Para afirmar que se trata de un elemento intencional sería necesario contar con información fiable de los diseñadores o documentación histórica que demostrara esa intención.
Mientras no exista esa evidencia, lo más prudente es hablar de una semejanza visual.
La percepción puede cambiar nuestra manera de mirar
Una de las cosas más interesantes de este fenómeno es que nuestra percepción puede cambiar después de recibir una explicación.
Antes de conocer el supuesto detalle, probablemente muchas personas observaban el logotipo completo sin prestar atención a la forma específica de sus letras.
Después de escuchar la teoría, los ojos buscan automáticamente la zona señalada.
Esto ocurre porque la atención influye en aquello que percibimos y recordamos.
Una curiosidad que invita a mirar dos veces
La próxima vez que veas una botella, una lata o un anuncio de Coca-Cola, quizá te detengas unos segundos para observar el logotipo con mayor atención.
Tal vez puedas distinguir la forma que algunas personas comparan con la bandera de Dinamarca.

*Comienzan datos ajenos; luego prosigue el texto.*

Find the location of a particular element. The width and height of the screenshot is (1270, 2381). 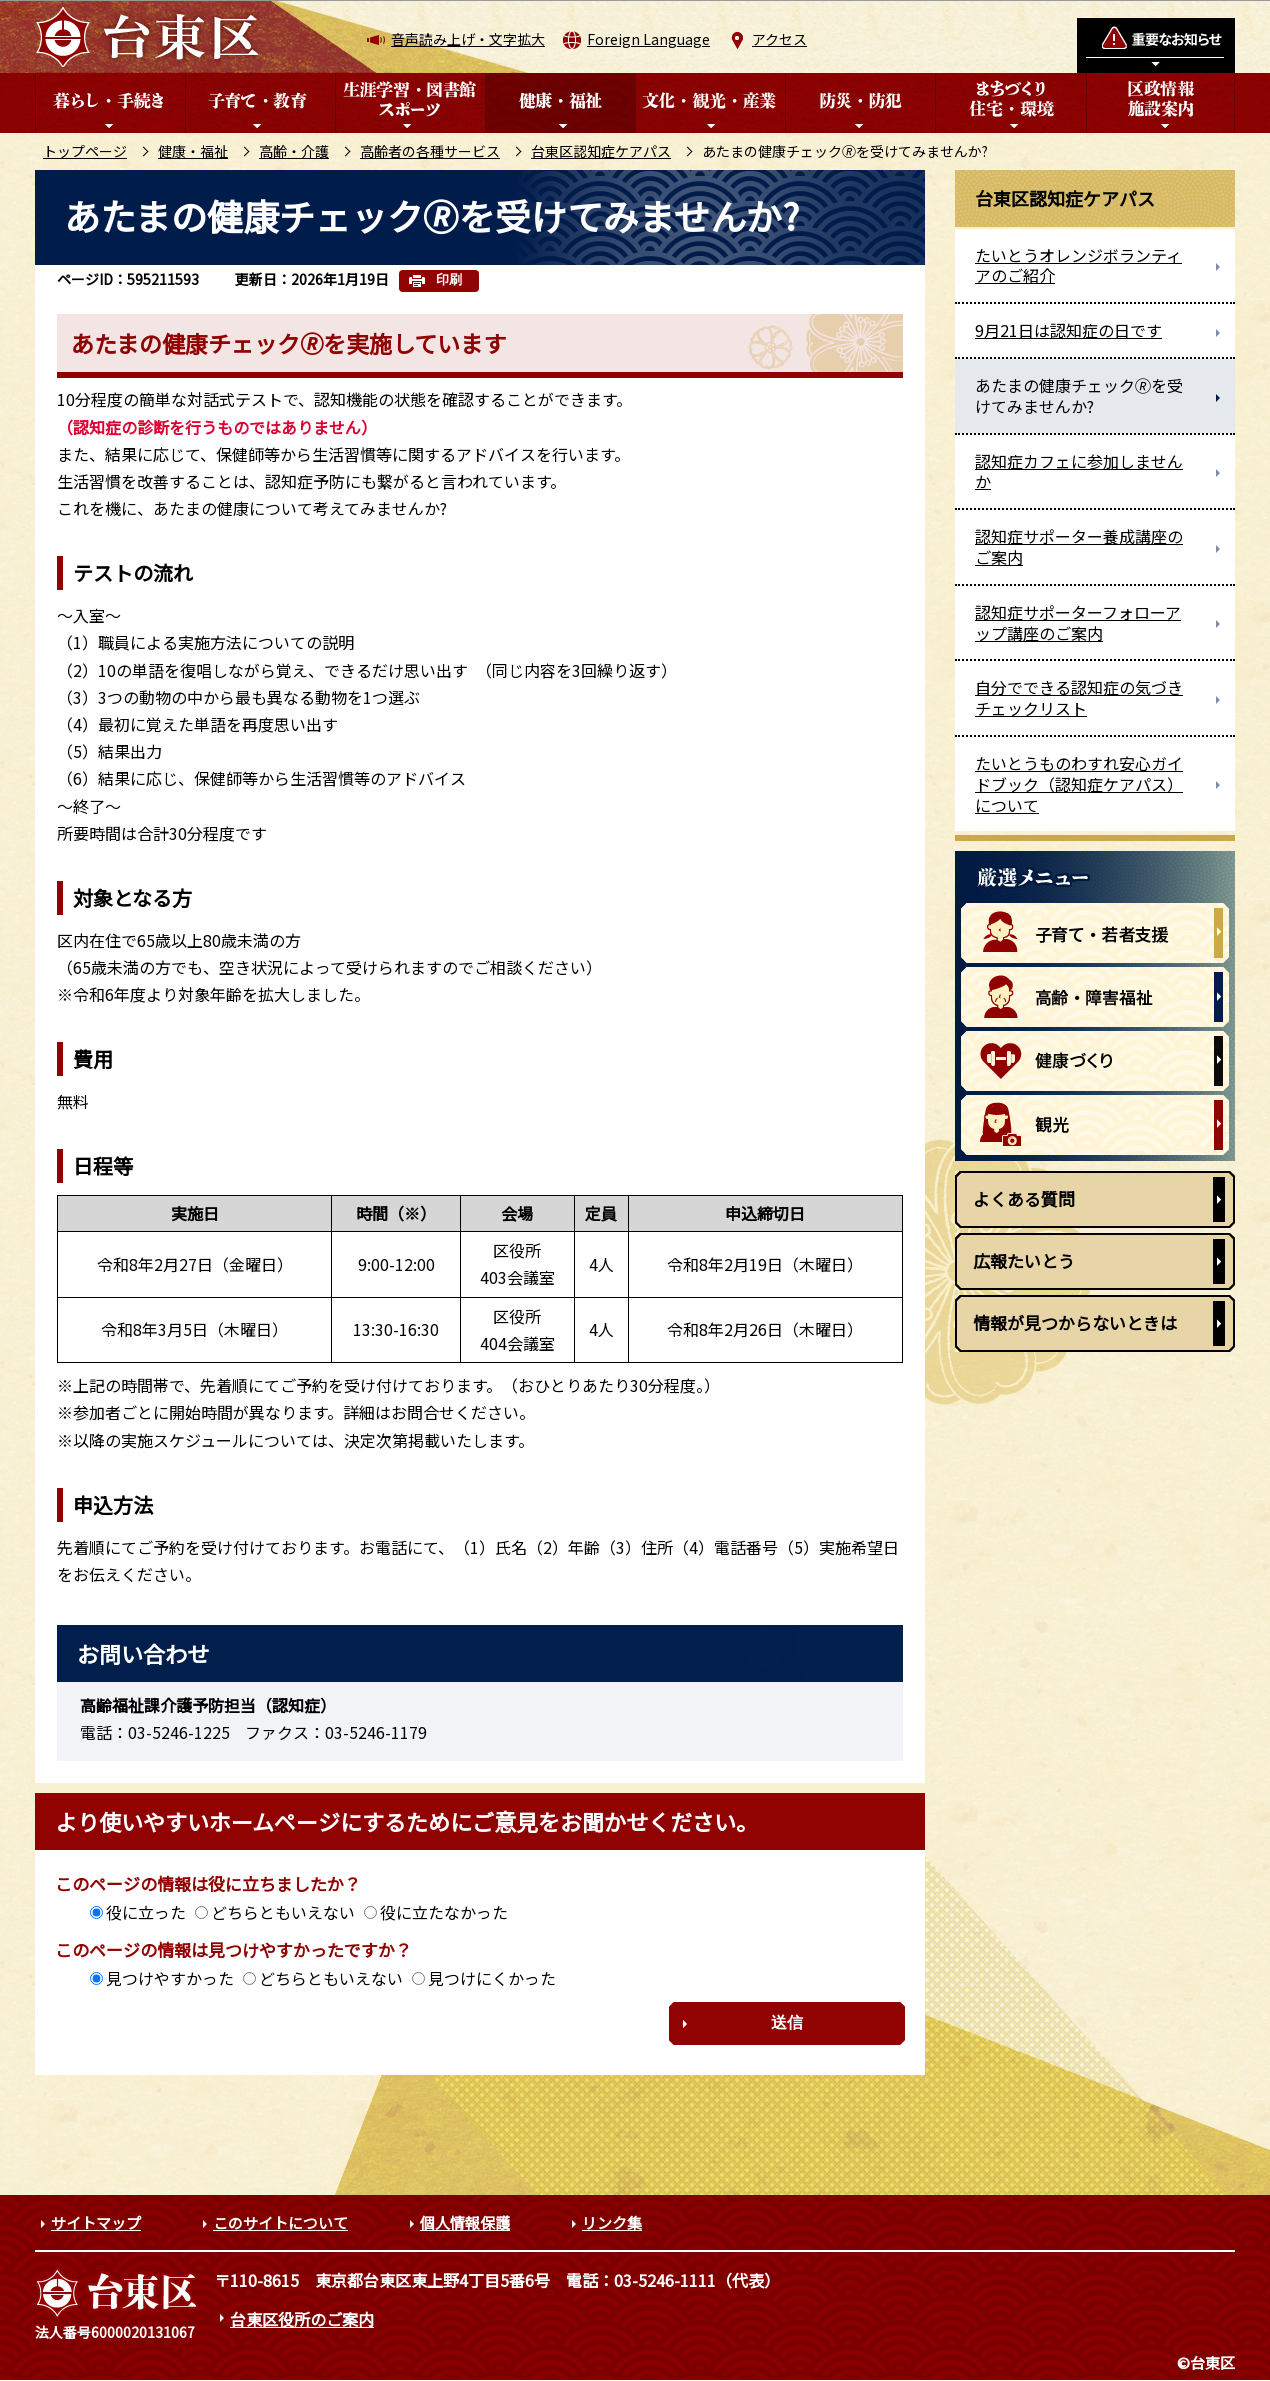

Tal vez, después de observarla detenidamente, simplemente la interpretes como una combinación de líneas y espacios.
En cualquier caso, la historia demuestra algo interesante: los diseños que vemos todos los días pueden esconder pequeños detalles que nunca habíamos considerado.
A veces no hace falta modificar una imagen para descubrir algo nuevo. Basta con mirarla desde otra perspectiva.